======== Data provided ========

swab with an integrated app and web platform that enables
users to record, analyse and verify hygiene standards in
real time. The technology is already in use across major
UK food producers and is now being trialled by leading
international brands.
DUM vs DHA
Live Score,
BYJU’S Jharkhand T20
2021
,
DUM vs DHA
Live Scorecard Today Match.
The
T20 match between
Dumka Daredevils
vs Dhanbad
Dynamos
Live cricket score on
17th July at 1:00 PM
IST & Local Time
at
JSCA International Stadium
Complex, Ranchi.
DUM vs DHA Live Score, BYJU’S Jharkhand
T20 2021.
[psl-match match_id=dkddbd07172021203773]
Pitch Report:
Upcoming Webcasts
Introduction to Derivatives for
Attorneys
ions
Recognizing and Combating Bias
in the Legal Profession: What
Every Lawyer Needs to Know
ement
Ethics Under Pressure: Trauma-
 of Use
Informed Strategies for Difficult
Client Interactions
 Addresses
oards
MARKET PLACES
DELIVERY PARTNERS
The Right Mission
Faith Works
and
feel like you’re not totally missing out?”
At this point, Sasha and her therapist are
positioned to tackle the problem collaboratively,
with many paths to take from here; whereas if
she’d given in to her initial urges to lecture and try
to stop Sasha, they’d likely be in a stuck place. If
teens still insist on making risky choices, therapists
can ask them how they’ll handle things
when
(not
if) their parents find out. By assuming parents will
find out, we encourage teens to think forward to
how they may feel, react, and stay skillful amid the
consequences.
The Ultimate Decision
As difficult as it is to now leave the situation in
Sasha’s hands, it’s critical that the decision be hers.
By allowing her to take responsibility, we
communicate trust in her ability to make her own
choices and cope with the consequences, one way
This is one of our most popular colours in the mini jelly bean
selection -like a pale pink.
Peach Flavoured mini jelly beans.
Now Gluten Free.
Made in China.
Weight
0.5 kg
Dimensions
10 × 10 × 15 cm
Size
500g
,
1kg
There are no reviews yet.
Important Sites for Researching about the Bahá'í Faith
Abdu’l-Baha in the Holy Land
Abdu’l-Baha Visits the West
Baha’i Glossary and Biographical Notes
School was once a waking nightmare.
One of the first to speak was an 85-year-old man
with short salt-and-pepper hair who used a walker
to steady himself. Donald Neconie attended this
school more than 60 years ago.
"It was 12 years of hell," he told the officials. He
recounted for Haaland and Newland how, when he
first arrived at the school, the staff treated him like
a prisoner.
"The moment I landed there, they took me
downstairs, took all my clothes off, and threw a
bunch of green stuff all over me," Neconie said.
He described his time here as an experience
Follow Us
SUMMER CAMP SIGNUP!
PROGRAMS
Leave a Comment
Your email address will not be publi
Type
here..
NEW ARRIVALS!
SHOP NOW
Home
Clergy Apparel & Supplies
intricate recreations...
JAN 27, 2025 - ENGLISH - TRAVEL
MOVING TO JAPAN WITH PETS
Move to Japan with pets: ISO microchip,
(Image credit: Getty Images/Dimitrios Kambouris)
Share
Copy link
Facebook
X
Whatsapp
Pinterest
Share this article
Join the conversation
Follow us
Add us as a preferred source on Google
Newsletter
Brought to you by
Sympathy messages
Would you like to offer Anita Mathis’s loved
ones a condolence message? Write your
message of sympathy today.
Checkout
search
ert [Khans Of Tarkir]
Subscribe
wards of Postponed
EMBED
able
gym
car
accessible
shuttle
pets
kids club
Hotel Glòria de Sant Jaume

========

■ Problem
Using the data above, report the number of lines that contain the string "take", and only that number.

■ Output of the task
2